In his heyday with the Mets, Matt Harvey was one of the game’s elite power pitchers, thriving with a fastball that lived in the high 90s and a wipeout slider. That arsenal fizzled in the years since, with injuries and inconsistency landing Harvey, now 32, in Baltimore this winter, with an eye toward recapturing some semblance of that old form.

Velocity tends to dim with age, forcing pitchers to reinvent themselves. In this regard, Harvey is no exception. But glimpses of his old dominance were evident in Game 1 of Thursday’s doubleheader, when Harvey was a bright spot in the Orioles’ 4-2 loss to the Mariners at Oriole Park. Sporting a fastball that ticked as high as 95.9 mph, Harvey flashed max velocity, as high as his top starts more than two years ago, before Seattle rallied off Tanner Scott in the sixth.

Mitch Haniger’s fifth-inning two-run homer off Harvey, and J.P. Crawford’s two-run double in the sixth off Scott left Harvey still searching for his first win as an Oriole, with a 5.02 ERA in three starts. But those numbers mask some positive underlying peripherals and improved stuff — Harvey’s expected ERA (xERA) and fielding independent pitching (FIP) are nearly half his actual ERA. And while he eclipsed 96 mph several times down the stretch in 2020 for the Royals, all of those instances came pitching in relief.
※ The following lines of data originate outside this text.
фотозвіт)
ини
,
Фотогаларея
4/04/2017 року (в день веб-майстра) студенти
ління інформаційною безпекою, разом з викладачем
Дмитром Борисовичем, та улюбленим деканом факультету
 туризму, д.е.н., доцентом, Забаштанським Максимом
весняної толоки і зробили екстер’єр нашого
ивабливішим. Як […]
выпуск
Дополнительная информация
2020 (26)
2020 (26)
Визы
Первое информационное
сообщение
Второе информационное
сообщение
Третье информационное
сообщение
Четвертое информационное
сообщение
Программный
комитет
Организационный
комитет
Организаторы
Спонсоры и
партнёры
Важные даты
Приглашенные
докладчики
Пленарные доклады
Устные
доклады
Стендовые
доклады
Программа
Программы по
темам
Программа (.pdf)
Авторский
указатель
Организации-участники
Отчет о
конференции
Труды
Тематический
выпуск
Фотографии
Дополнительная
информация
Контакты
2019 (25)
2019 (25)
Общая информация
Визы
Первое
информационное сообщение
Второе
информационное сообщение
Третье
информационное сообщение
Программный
The last time he threw as hard as he did Thursday, in a start, was Sept. 25, 2018, for the Reds against the Royals.

“He was really impressive,” manager Brandon Hyde said. “He was in total control going into that fifth inning.”
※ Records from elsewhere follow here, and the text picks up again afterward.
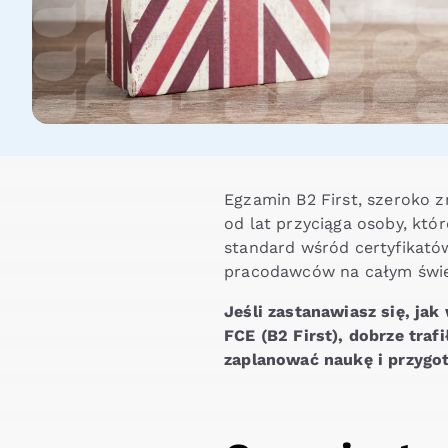
Egzamin B2 First, szeroko zn
od lat przyciąga osoby, kt
standard wśród certyfikatów
pracodawców na całym świe
Jeśli zastanawiasz się, ja
FCE (B2 First), dobrze tra
zaplanować naukę i przygo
The Orioles’ offense, however, mustered little in support against Marco Gonzales, who allowed Trey Mancini’s two-run first-inning homer and not much else across five solid frames. Mancini’s third homer in five games was a missile, leaving the bat with a 110.3 mph exit velocity and traveling 429 feet, per Statcast. The Orioles hope it sparks something, after Mancini entered play in a 7-for-44 funk to begin the season.
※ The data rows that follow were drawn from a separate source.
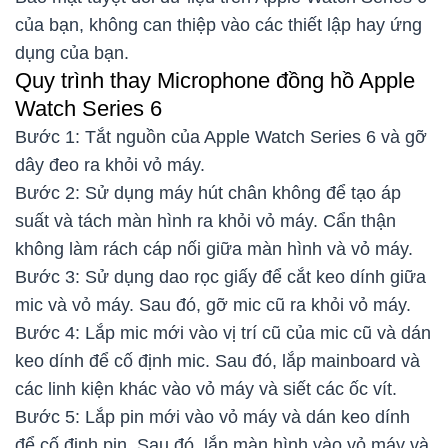
của bạn, không can thiệp vào các thiết lập hay ứng
dụng của bạn.
Quy trình thay Microphone đồng hồ Apple
Watch Series 6
Bước 1: Tắt nguồn của Apple Watch Series 6 và gỡ
dây đeo ra khỏi vỏ máy.
Bước 2: Sử dụng máy hút chân không để tạo áp
suất và tách màn hình ra khỏi vỏ máy. Cẩn thận
không làm rách cáp nối giữa màn hình và vỏ máy.
Bước 3: Sử dụng dao rọc giấy để cắt keo dính giữa
mic và vỏ máy. Sau đó, gỡ mic cũ ra khỏi vỏ máy.
Bước 4: Lắp mic mới vào vị trí cũ của mic cũ và dán
keo dính để cố định mic. Sau đó, lắp mainboard và
các linh kiện khác vào vỏ máy và siết các ốc vít.
Bước 5: Lắp pin mới vào vỏ máy và dán keo dính
để cố định pin. Sau đó, lắp màn hình vào vỏ máy và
Cedric Mullins went hitless in the loss, snapping his 15-game hit streak.

Speaking after the game, Harvey used the word “frustrated” five times in his three-question media session, repeatedly saying he felt good enough at times on Thursday to go the distance. Perhaps the old Harvey would have.

But in truth, few were expecting Harvey to pitch like an ace after he went 19-35 with a 5.81 ERA for five teams over the last six seasons. And the O’s don’t need him to be an ace to help stabilize their shaky rotation. He’s already done that, and Thursday seemed to signal that it could continue.

“We didn’t know what to expect,” Hyde said. “He had a good Spring Training and we were hoping it would carry over into the season, and it has. He’s kept us in the game three times. We had a chance to win today’s game, as well as the other two games he’s started. He’s done a nice job for us. Now we need to start swinging the bats a little bit and get him some run support.”